Europe's recovering car market should boost the 2014 outlook for the world's biggest auto parts suppliers, but slow economic growth has caused component makers to refrain from raising their forecasts.
Western European new-car sales rose about 7 percent during the first quarter, confirming that Europe is starting to recover from a six-year slump. Most forecasters are predicting a 2.5 percent to 3.5 percent rise in European car sales for the full year. But suppliers such as Robert Bosch, TRW Automotive, Autoliv, Continental and Faurecia so far are sticking with their previous forecasts that vehicle production in the region will grow 1 percent to 2 percent this year.
"We do expect to grow in the first quarter in Europe," Continental Chief Financial Officer Wolfgang Schaefer said in a phone interview. "What we are saying is that we’re still on the same runway as we were in the second half of last year. We see a sideways situation in Europe." Continental said in a presentation on April 3 it sees passenger car and light truck production in Europe rising just 1 percent this year. The supplier predicts its total global sales will grow to 35 billion euros in 2014 from 33.3 billion euros last year.
Bosch also expects higher overall revenue this year, boosted by a 3 percent increase in global auto production. The diversified company reported total sales of 46.4 billion euros last year. Its automotive division accounted for 66 percent of that total.

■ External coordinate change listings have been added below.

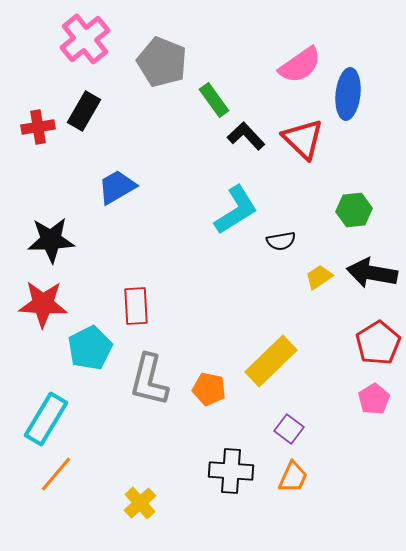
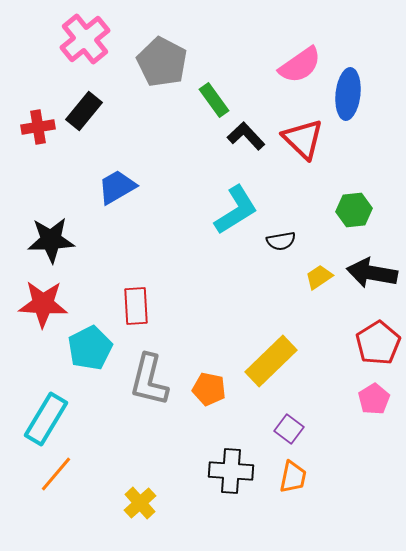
gray pentagon: rotated 6 degrees clockwise
black rectangle: rotated 9 degrees clockwise
orange trapezoid: rotated 12 degrees counterclockwise
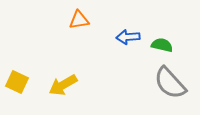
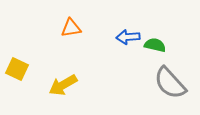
orange triangle: moved 8 px left, 8 px down
green semicircle: moved 7 px left
yellow square: moved 13 px up
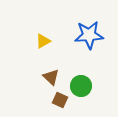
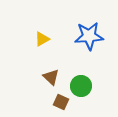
blue star: moved 1 px down
yellow triangle: moved 1 px left, 2 px up
brown square: moved 1 px right, 2 px down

Some reasons that suppliers have remained reluctant to change their forecasts include weak economic growth in southern Europe and a European car park that is still quite young, Continental’s Schaefer said. Caution among suppliers about Europe’s recovery echoes the comments made by auto executives in recent interviews. European new-car registrations are up, but still languishing at near 20-year lows. The economy for the 28-member European Union is forecast to grow 1.5 percent this year, compared with 2.6 percent in the United States. But growth in Italy, for example, may not even reach 1 percent this year.

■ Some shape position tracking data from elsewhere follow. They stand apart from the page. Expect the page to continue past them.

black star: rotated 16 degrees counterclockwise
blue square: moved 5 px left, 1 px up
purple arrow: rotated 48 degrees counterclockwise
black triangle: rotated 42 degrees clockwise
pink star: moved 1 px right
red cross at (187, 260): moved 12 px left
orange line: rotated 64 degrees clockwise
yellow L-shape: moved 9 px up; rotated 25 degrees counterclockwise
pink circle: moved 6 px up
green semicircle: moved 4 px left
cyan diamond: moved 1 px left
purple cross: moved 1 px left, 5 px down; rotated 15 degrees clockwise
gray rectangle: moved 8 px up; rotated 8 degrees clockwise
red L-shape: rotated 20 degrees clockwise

Debt rating agency Moody’s said on March 26 that a recovery in European domestic demand, combined with continued emerging market growth, should boost automotive part suppliers’ prospects. “We maintain our stable outlook for European auto parts suppliers, reflecting our expectation of a continuing slow recovery in the European auto market,” Moody’s Vice President and Senior Analyst Oliver Gianni said in a statement. Moody’s forecasts a 2 percent increase in European car sales this year.
The upturn affects different suppliers in different ways making it hard to generalize, said Lars Stolz, a Munich-based partner at consultancy Oliver Wyman, which advises suppliers and automakers. The world’s top 10 to 15 suppliers based on global sales are already geographically diversified, he said. Then there’s another group with a large exposure to Europe. Below them is a myriad of smaller players with a strong geographical focus. “The big suppliers are already migrating their global footprint out of Europe to other markets. This rise in Germany or in Europe is going to make a difference but not a huge difference,” he said. “The smaller ones who are very much Europe focused will benefit the most.”
Deutsche Bank automotive analyst Gaetan Toulemonde is forecasting European production to rise 3 percent this year, indicating that perhaps some suppliers could raise their targets as the year goes on. Suppliers are likely to be cautious until they see more signs that consumer sentiment in Europe is improving, Oliver Wyman’s Stolz said.